Speaker
Description
The evolution of complex communication is thought to be shaped by the cognitive demands of social living, as proposed by the Social Complexity Hypothesis for Communicative Complexity (SCHCC). While supported in a few model taxa, its generalizability as a widespread selective pressure remains unclear. To address this, we examine an understudied, highly social species—the Rüppell's vulture—to explore how social interaction may drive communicative complexity in a non-model lineage.
We present the first systematic analysis of vocal communication in this species, using a soft clustering algorithm to quantify call structure. Our results reveal a surprisingly rich vocal repertoire, including calls linked to manipulating conspecific behavior, resolving conflict, mediating parent-offspring interactions, and other undetermined functions.

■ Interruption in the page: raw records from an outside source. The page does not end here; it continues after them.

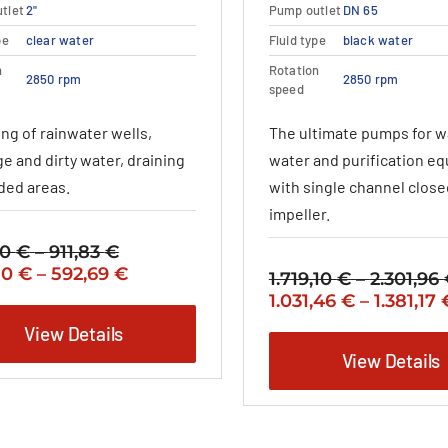
variants.
variants.
tlet
2"
Pump outlet
DN 65
The
The
pe
clear water
Fluid type
black water
options
options
may
may
n
Rotation
2850 rpm
2850 rpm
be
be
speed
chosen
chosen
ng of rainwater wells,
The ultimate pumps for 
on
on
the
the
e and dirty water, draining
water and purification e
product
product
oded areas.
with single channel close
page
page
impeller.
00
€
–
911,83
€
Price
nal
Price
Current
80
€
–
592,69
€
range:
1.719,10
€
–
2.301,96
range:
price
732,00 €
Original
1.031,46
€
–
1.381,17
475,80 €
is:
through
price
View Details
0 €
through
475,80 €
911,83 €
was:
View Details
592,69 €
–
1.719,10 €
3 €Price
592,69 €Price
–
:
range:
2.301,96 €Price
0 €
475,80 €
range:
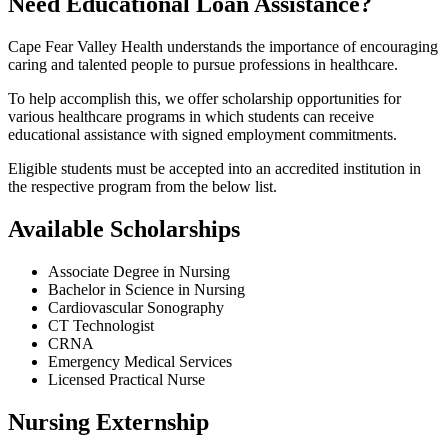
Need Educational Loan Assistance?
Cape Fear Valley Health understands the importance of encouraging
caring and talented people to pursue professions in healthcare.
To help accomplish this, we offer scholarship opportunities for
various healthcare programs in which students can receive
educational assistance with signed employment commitments.
Eligible students must be accepted into an accredited institution in
the respective program from the below list.
Available Scholarships
Associate Degree in Nursing
Bachelor in Science in Nursing
Cardiovascular Sonography
CT Technologist
CRNA
Emergency Medical Services
Licensed Practical Nurse
Nursing Externship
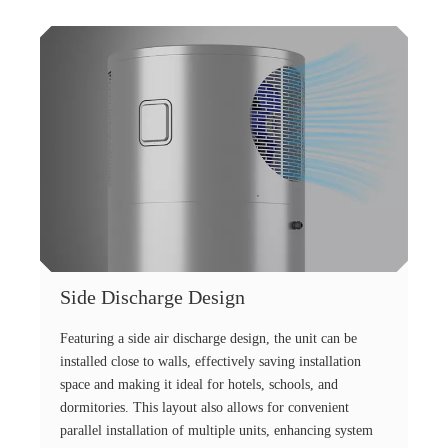
Side Discharge Design
Featuring a side air discharge design, the unit can be
installed close to walls, effectively saving installation
space and making it ideal for hotels, schools, and
dormitories. This layout also allows for convenient
parallel installation of multiple units, enhancing system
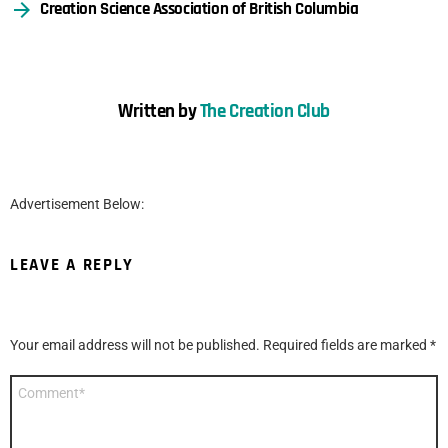
Creation Science Association of British Columbia
Written by
The Creation Club
Advertisement Below:
LEAVE A REPLY
Your email address will not be published.
Required fields are marked
*
Comment
*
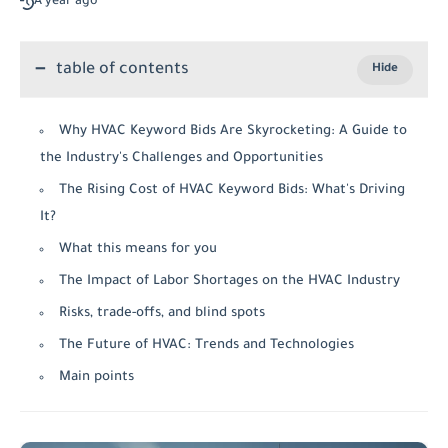
A year ago
table of contents
Why HVAC Keyword Bids Are Skyrocketing: A Guide to
the Industry's Challenges and Opportunities
The Rising Cost of HVAC Keyword Bids: What's Driving
It?
What this means for you
The Impact of Labor Shortages on the HVAC Industry
Risks, trade-offs, and blind spots
The Future of HVAC: Trends and Technologies
Main points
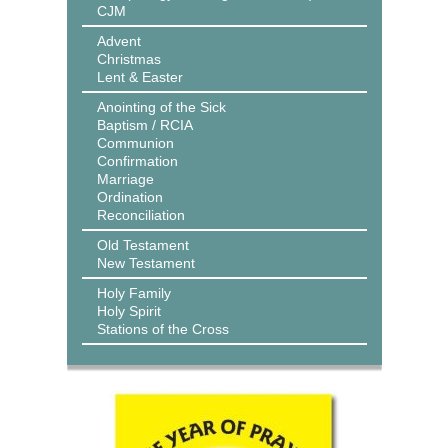
CJM
Advent
Christmas
Lent & Easter
Anointing of the Sick
Baptism / RCIA
Communion
Confirmation
Marriage
Ordination
Reconciliation
Old Testament
New Testament
Holy Family
Holy Spirit
Stations of the Cross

Additionally, their submission calls exhibit a highly graded and combinatorial structure, which may offer an expanded vehicle to transfer individual and social information. This repertoire places Rüppell’s vultures in the upper quartile of avian vocal diversity, despite their historically presumed vocal simplicity.
By documenting complex vocal behavior in a taxon outside traditional avian models, our findings extend support for the SCHCC and establish vultures as a promising group for studying the evolutionary links between sociality, cognition, and communication. Our work contributes to a growing interdisciplinary effort—bridging behavioral biology, computational analysis, and cognition—to understand how physical and social interactions shape cognitive evolution.
This study not only broadens our knowledge of avian communication but also provides insights into the evolution of communication, highlighting the value of integrating diverse taxa and methods in cognitive research.